Now that it’s broken, it could serve as a source of support and an excellent place to invest.

combining fibs with support and resistance

You’d be a very happy camper if you placed an order around the 50.0 percent Fib level!

There would have been some uncomfortable moments, notably on April 1 when the support level was tested for the second time.

Price failed to close below the support level despite attempting to pierce through it. The pair eventually broke through the Swing High and resumed its upward momentum.

On a downtrend, you can use the same technique. The point is that you should look for pricing levels that have previously piqued your interest.    

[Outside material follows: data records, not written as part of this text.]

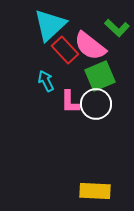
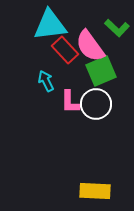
cyan triangle: rotated 36 degrees clockwise
pink semicircle: rotated 16 degrees clockwise
green square: moved 1 px right, 5 px up
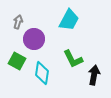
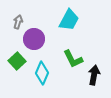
green square: rotated 18 degrees clockwise
cyan diamond: rotated 15 degrees clockwise
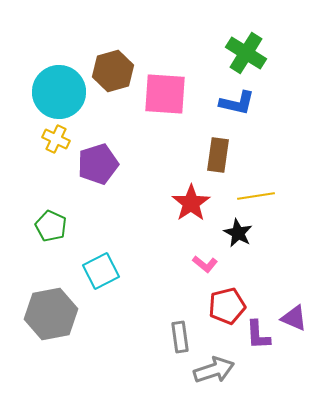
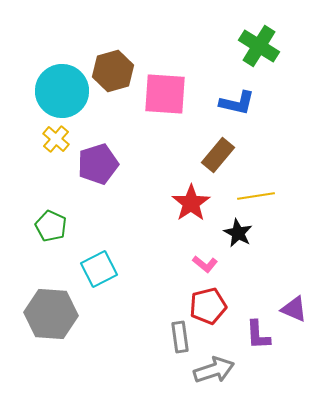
green cross: moved 13 px right, 7 px up
cyan circle: moved 3 px right, 1 px up
yellow cross: rotated 16 degrees clockwise
brown rectangle: rotated 32 degrees clockwise
cyan square: moved 2 px left, 2 px up
red pentagon: moved 19 px left
gray hexagon: rotated 15 degrees clockwise
purple triangle: moved 9 px up
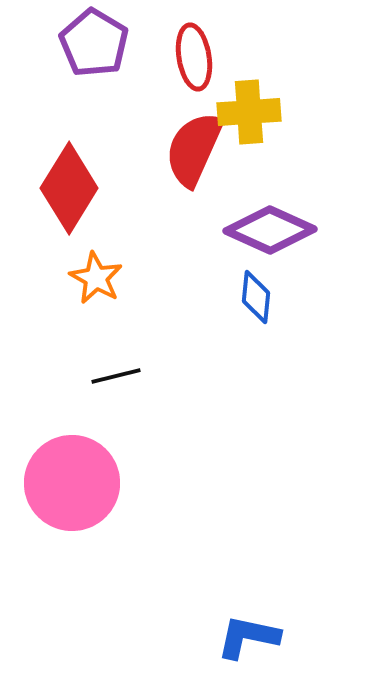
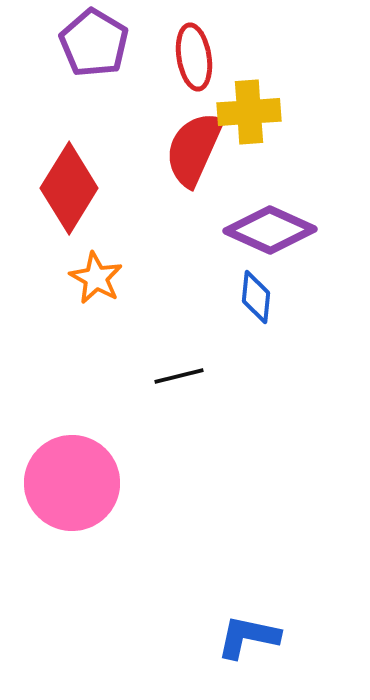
black line: moved 63 px right
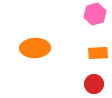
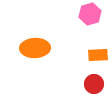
pink hexagon: moved 5 px left
orange rectangle: moved 2 px down
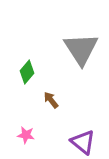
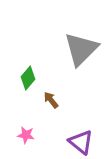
gray triangle: rotated 18 degrees clockwise
green diamond: moved 1 px right, 6 px down
purple triangle: moved 2 px left
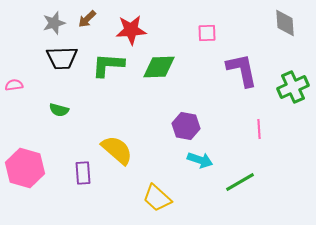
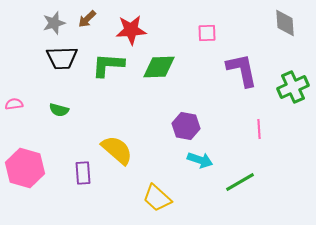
pink semicircle: moved 19 px down
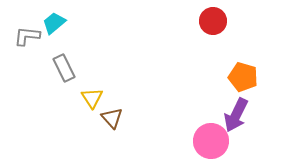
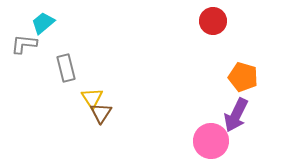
cyan trapezoid: moved 11 px left
gray L-shape: moved 3 px left, 8 px down
gray rectangle: moved 2 px right; rotated 12 degrees clockwise
brown triangle: moved 11 px left, 5 px up; rotated 15 degrees clockwise
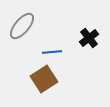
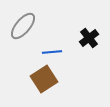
gray ellipse: moved 1 px right
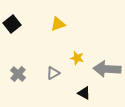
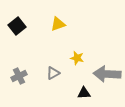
black square: moved 5 px right, 2 px down
gray arrow: moved 5 px down
gray cross: moved 1 px right, 2 px down; rotated 21 degrees clockwise
black triangle: rotated 32 degrees counterclockwise
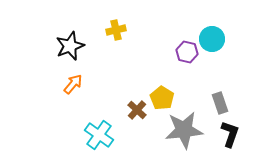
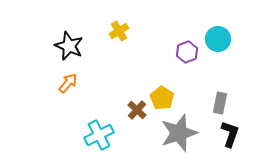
yellow cross: moved 3 px right, 1 px down; rotated 18 degrees counterclockwise
cyan circle: moved 6 px right
black star: moved 1 px left; rotated 28 degrees counterclockwise
purple hexagon: rotated 25 degrees clockwise
orange arrow: moved 5 px left, 1 px up
gray rectangle: rotated 30 degrees clockwise
gray star: moved 5 px left, 3 px down; rotated 12 degrees counterclockwise
cyan cross: rotated 28 degrees clockwise
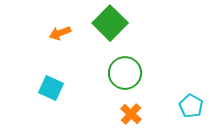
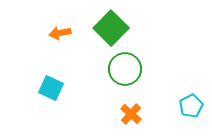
green square: moved 1 px right, 5 px down
orange arrow: rotated 10 degrees clockwise
green circle: moved 4 px up
cyan pentagon: rotated 15 degrees clockwise
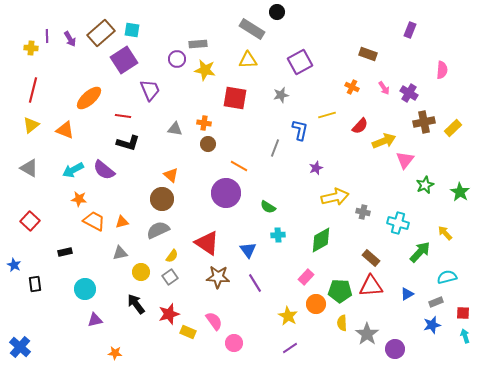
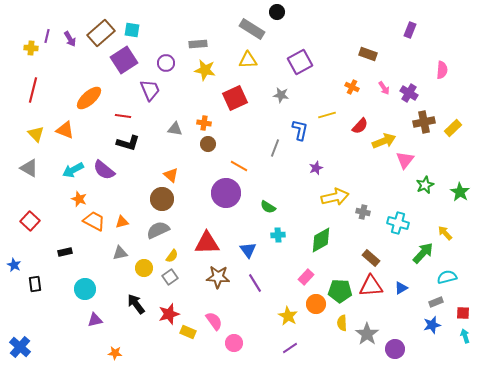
purple line at (47, 36): rotated 16 degrees clockwise
purple circle at (177, 59): moved 11 px left, 4 px down
gray star at (281, 95): rotated 21 degrees clockwise
red square at (235, 98): rotated 35 degrees counterclockwise
yellow triangle at (31, 125): moved 5 px right, 9 px down; rotated 36 degrees counterclockwise
orange star at (79, 199): rotated 14 degrees clockwise
red triangle at (207, 243): rotated 36 degrees counterclockwise
green arrow at (420, 252): moved 3 px right, 1 px down
yellow circle at (141, 272): moved 3 px right, 4 px up
blue triangle at (407, 294): moved 6 px left, 6 px up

If you think about it, there’s a good possibility the price will bounce off current lows.

Why?

First, prior support or resistance levels are usually good places to buy or sell since other traders will be watching them closely.

Second, as many traders employ the Fibonacci retracement tool, they may be attempting to take advantage of these Fibonacci levels.

There’s a significant likelihood that there are a lot of orders at those price levels because traders are looking at the same support and resistance levels.

While there’s no certainty that the price will rebound back from those lows, you can feel more secure in your trade. After all, there’s a lot of power in numbers!    

It’s important to keep in mind that trading is all about probabilities.

If you stick to the higher-probability transactions, you’ll have a better chance of making a profit over time.